As the wise once said:
(rickest) reinventing the wheel is exactly what allows us to travel 80mph without even feeling it. the original wheel fell apart at about 5mph after 100 yards. now they're rubber, self-healing, last 4000 times longer. whoever intended the phrase "you're reinventing the wheel" to be an insult was an idiot.
If you have the chance, go back and look at what Gartner has condescendingly pontificated on as "inevitable" over the years. Gartner's track record is abysmal. If they were a stockbroker, you'd make a mint just by being contrarian to their advice.
VPC is just a clipped off segment of Amazon's cloud. I don't see the offer of the software such that I could build my own private version of their cloud.

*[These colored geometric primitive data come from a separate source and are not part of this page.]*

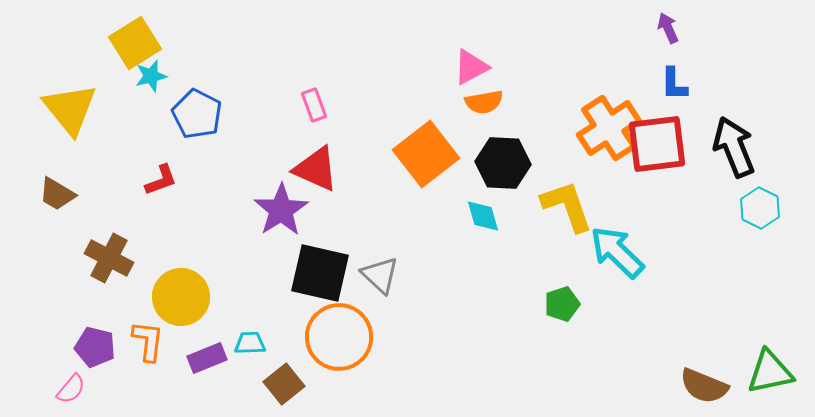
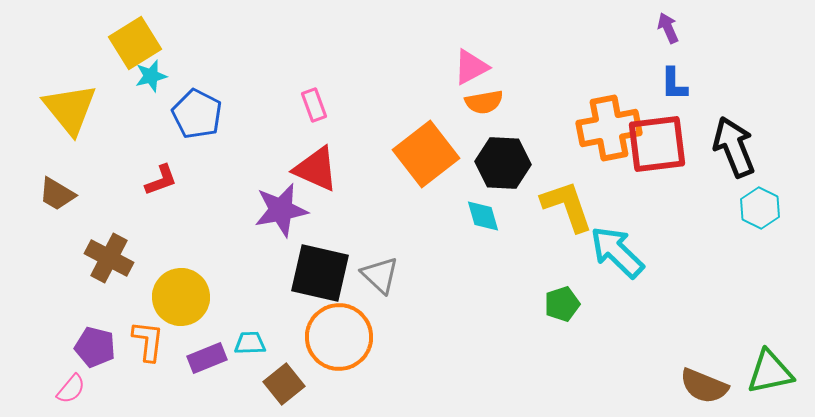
orange cross: rotated 22 degrees clockwise
purple star: rotated 22 degrees clockwise
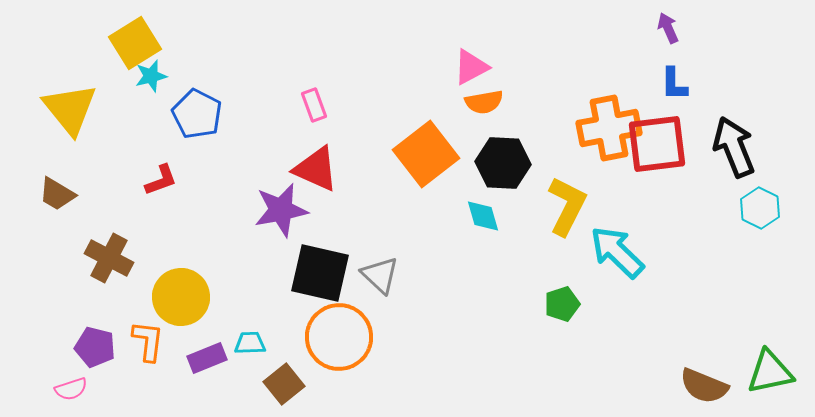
yellow L-shape: rotated 46 degrees clockwise
pink semicircle: rotated 32 degrees clockwise
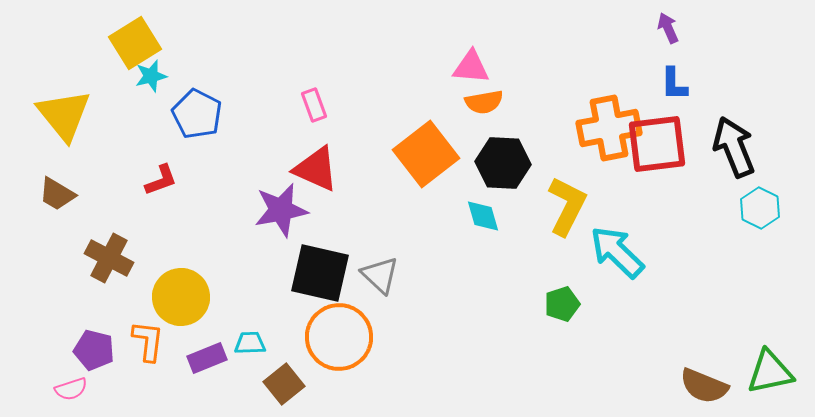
pink triangle: rotated 33 degrees clockwise
yellow triangle: moved 6 px left, 6 px down
purple pentagon: moved 1 px left, 3 px down
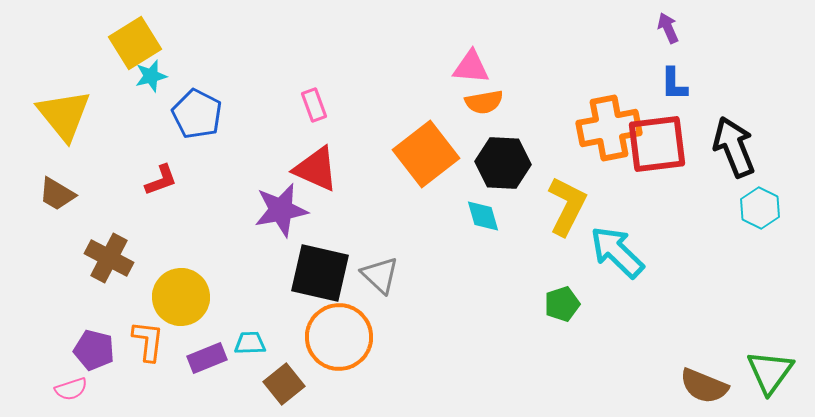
green triangle: rotated 42 degrees counterclockwise
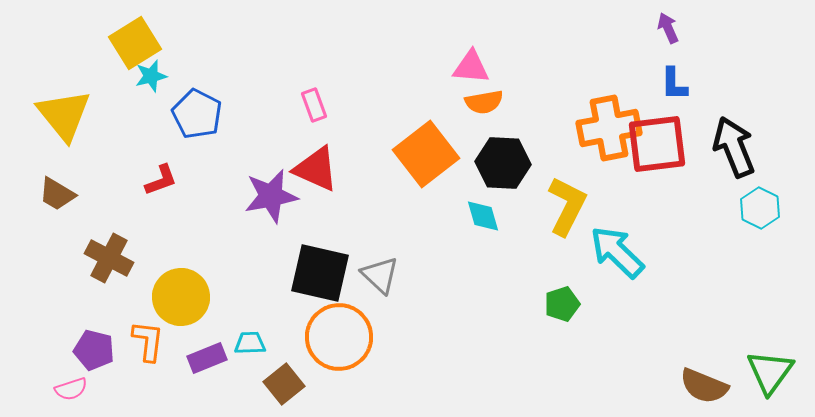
purple star: moved 10 px left, 14 px up
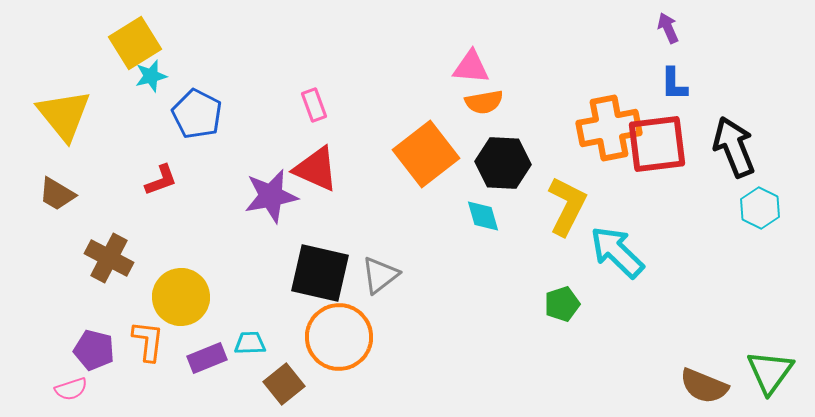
gray triangle: rotated 39 degrees clockwise
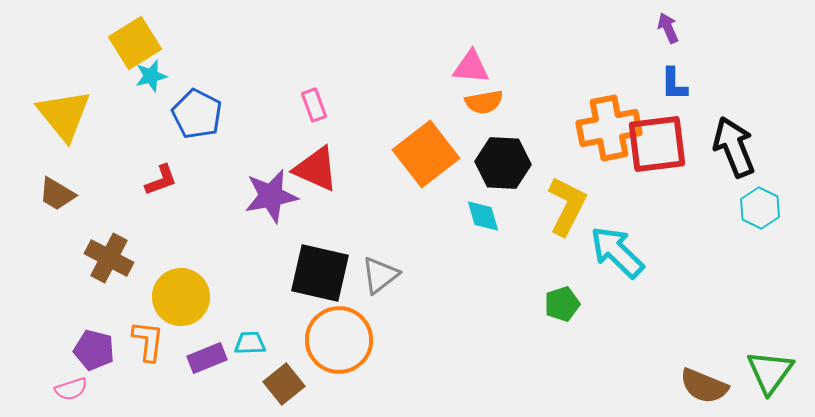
orange circle: moved 3 px down
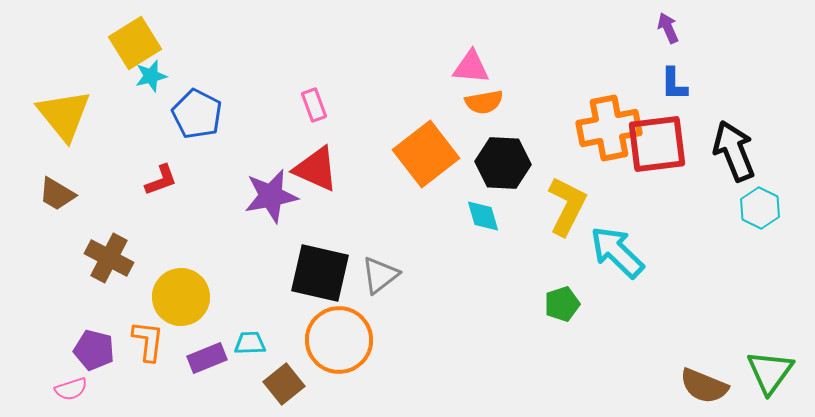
black arrow: moved 4 px down
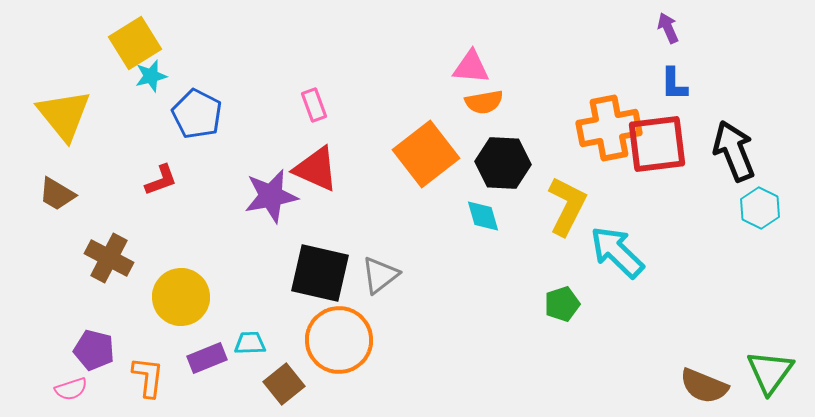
orange L-shape: moved 36 px down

"The difference between these two cloud giant is that everything OpenStack does, it does in the open. All our successes and failures are in the open.

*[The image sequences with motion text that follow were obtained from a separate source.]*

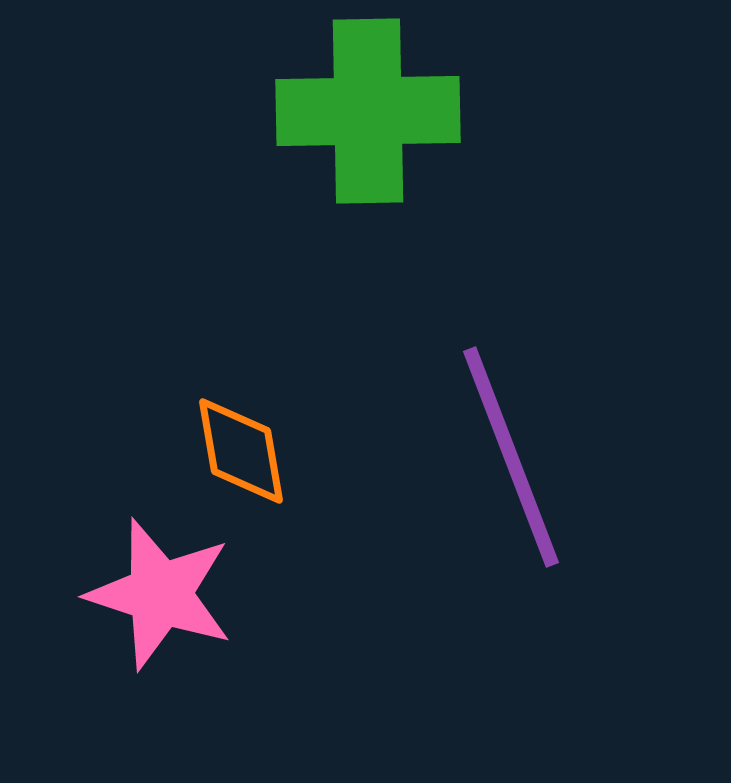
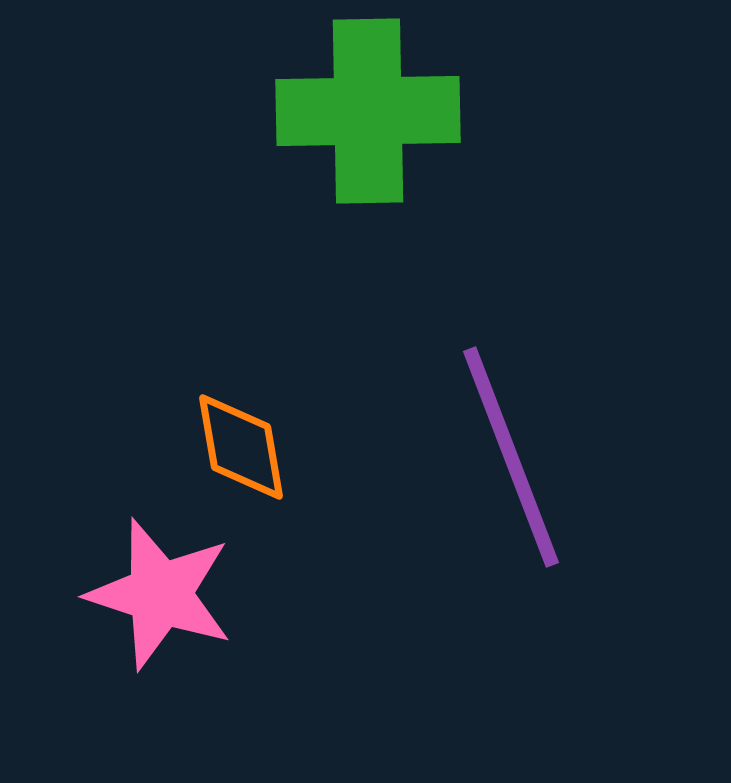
orange diamond: moved 4 px up
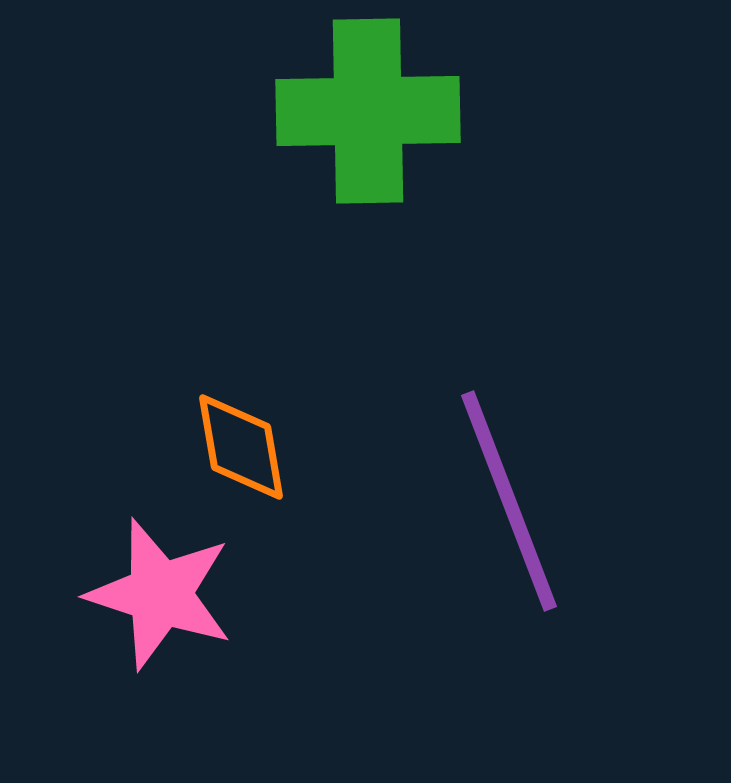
purple line: moved 2 px left, 44 px down
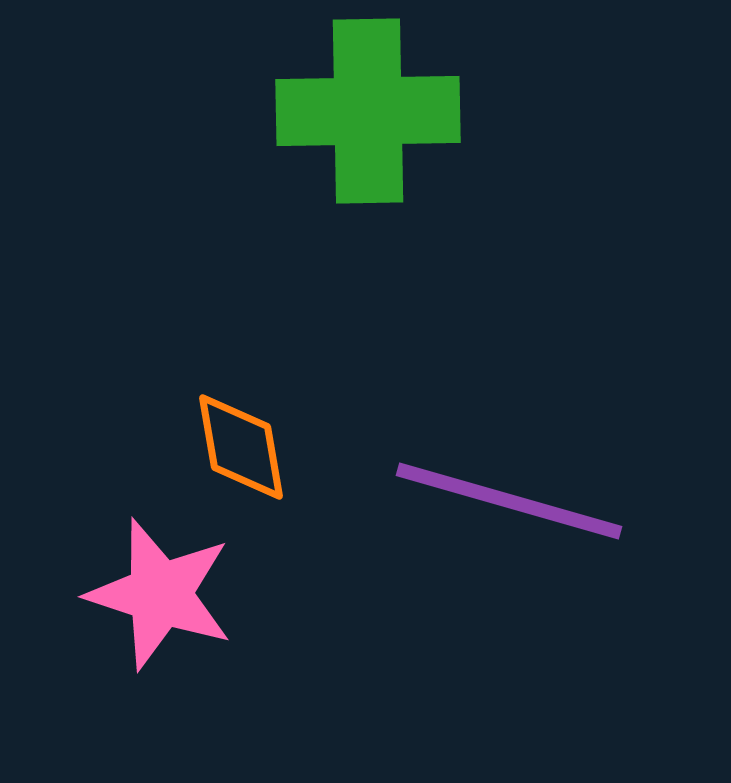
purple line: rotated 53 degrees counterclockwise
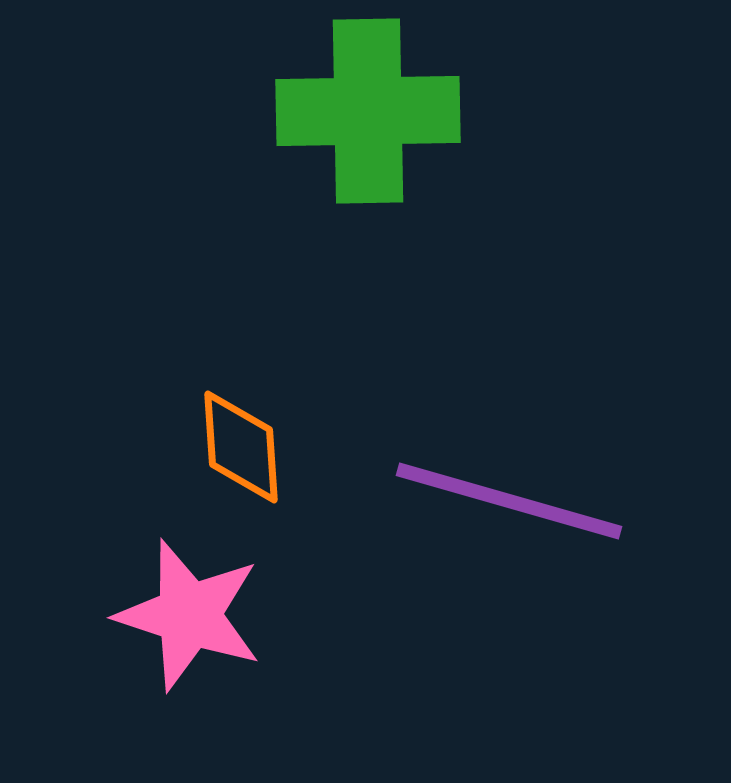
orange diamond: rotated 6 degrees clockwise
pink star: moved 29 px right, 21 px down
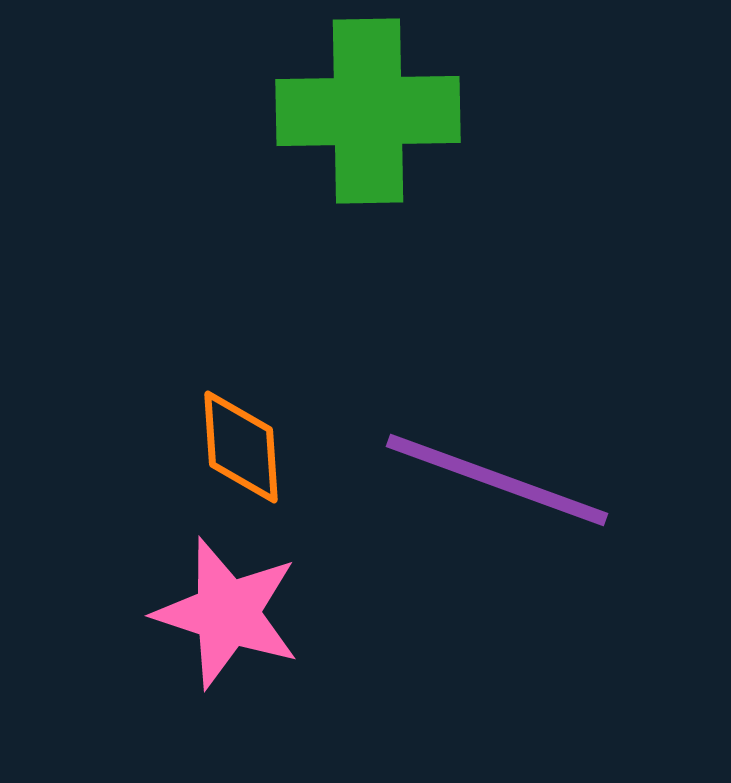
purple line: moved 12 px left, 21 px up; rotated 4 degrees clockwise
pink star: moved 38 px right, 2 px up
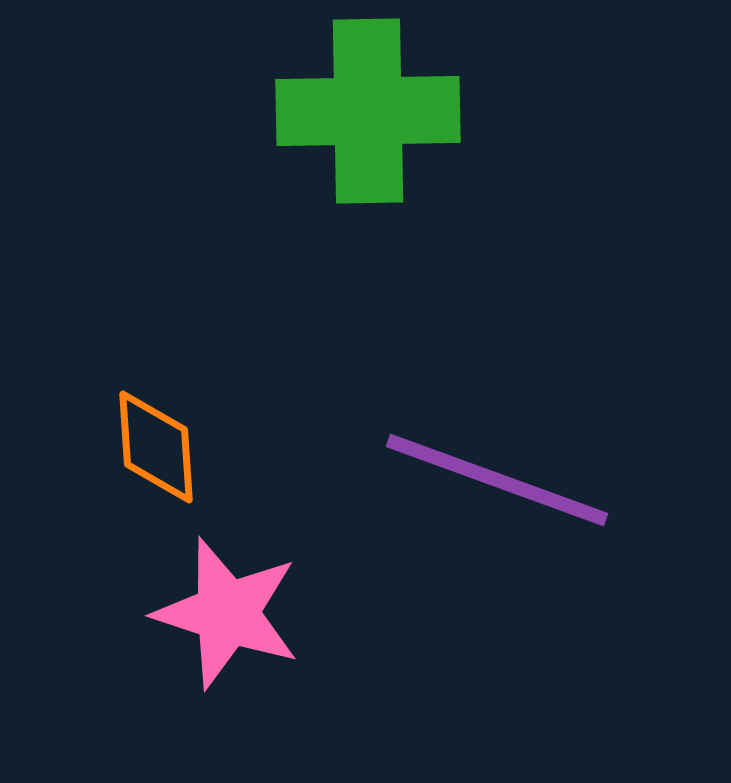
orange diamond: moved 85 px left
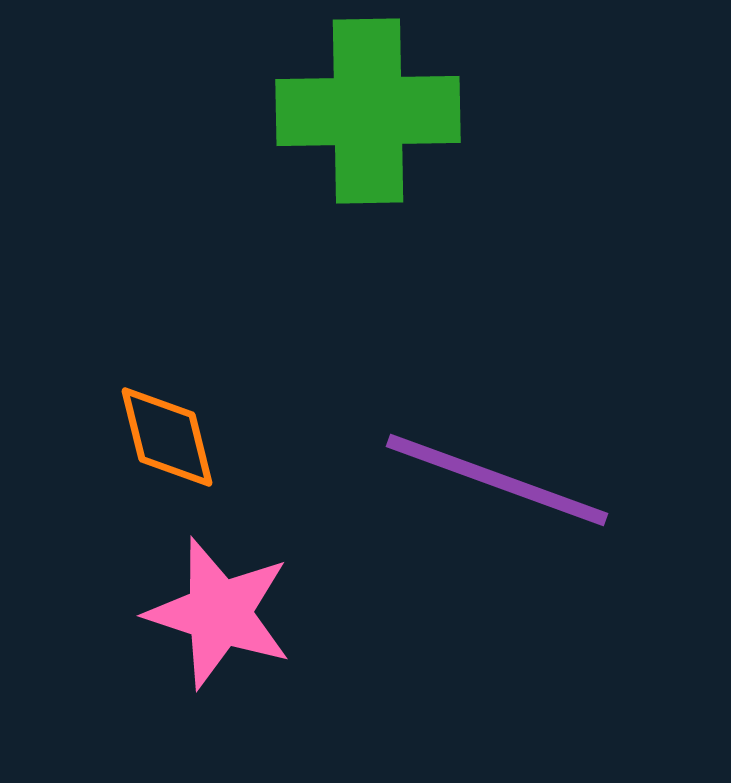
orange diamond: moved 11 px right, 10 px up; rotated 10 degrees counterclockwise
pink star: moved 8 px left
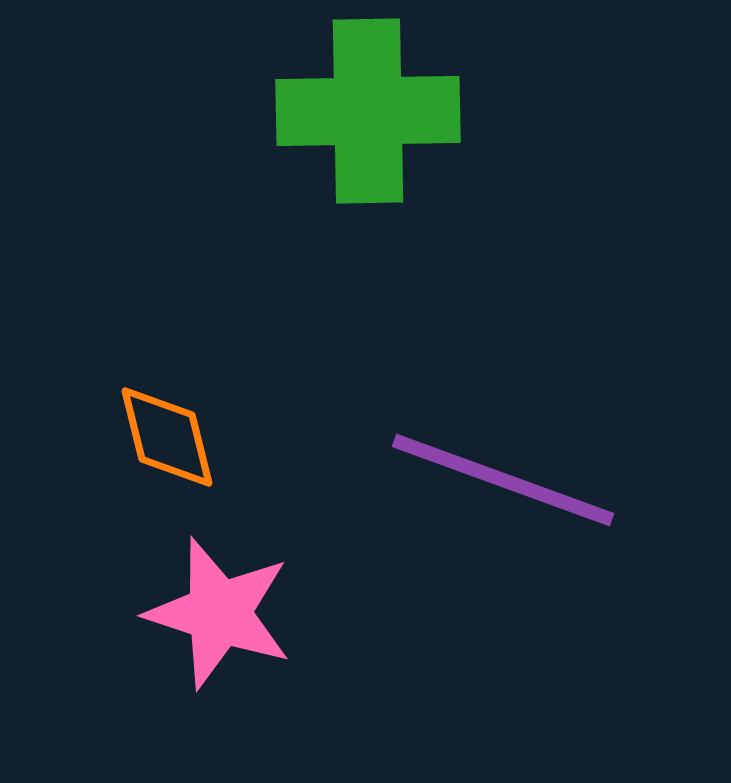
purple line: moved 6 px right
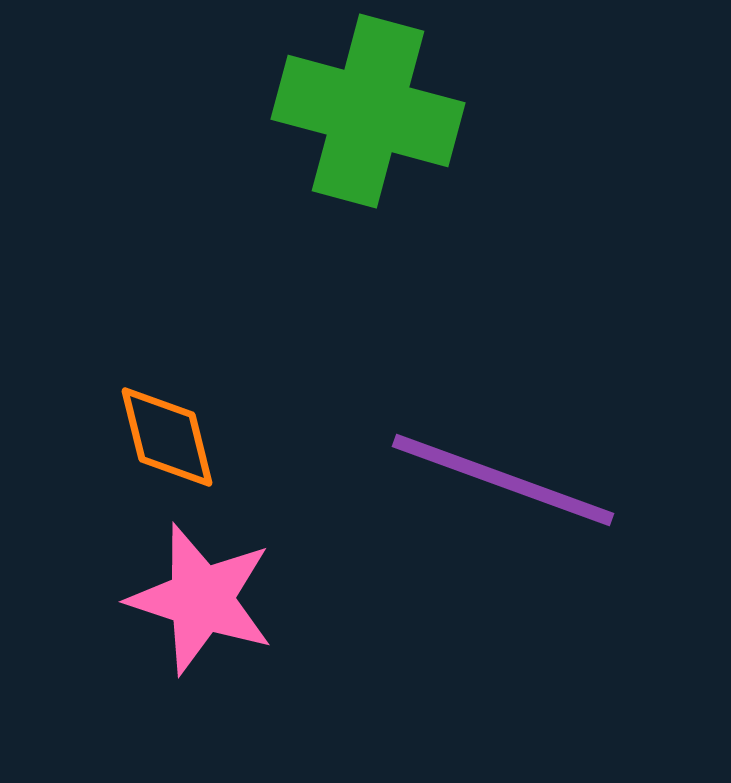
green cross: rotated 16 degrees clockwise
pink star: moved 18 px left, 14 px up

"The OpenStack community is an awesome software factory which has an awe-inspiring process for managing releases with a continuous integration, source code management, peer review tools so much so that one of its community members has packaged up the process itself as a product offering." ref
If we had "funders" for our blogs, I'd be able to buy a lot more of those nice tin foil hats you're wearing.
Really, can I download all the management tools that Amazon uses in AWS? If you tell me that I can use Xen and other OSS code that Amazon uses will only tell me you don't get what I am talking about
A lot of those tools are just shell scripts of middling complexity. Likewise with the web admin apps. It's not trivial, but I could whip out some PHP to drive the shell scripts in - well, not an hour, but probably less than a week for the most important functions.
Then again, I'm used to administering Xen from its primitives, so for me that's mostly just automating stuff I've done many times before.
please.... home clouds can be just as much a proof of concept as an enterprise cloud. how much do you put into it is what counts
Shirley you can't be serious.
Eagles may soar, but weasels don't get sucked into jet engines.
Your definition of "reinvention" differs strongly from mine.
There is another difference, which I think is more relevant to Gartner's report. Most crappy corporate software comes with glossy sales brochures written at a level that even an analyst can understand.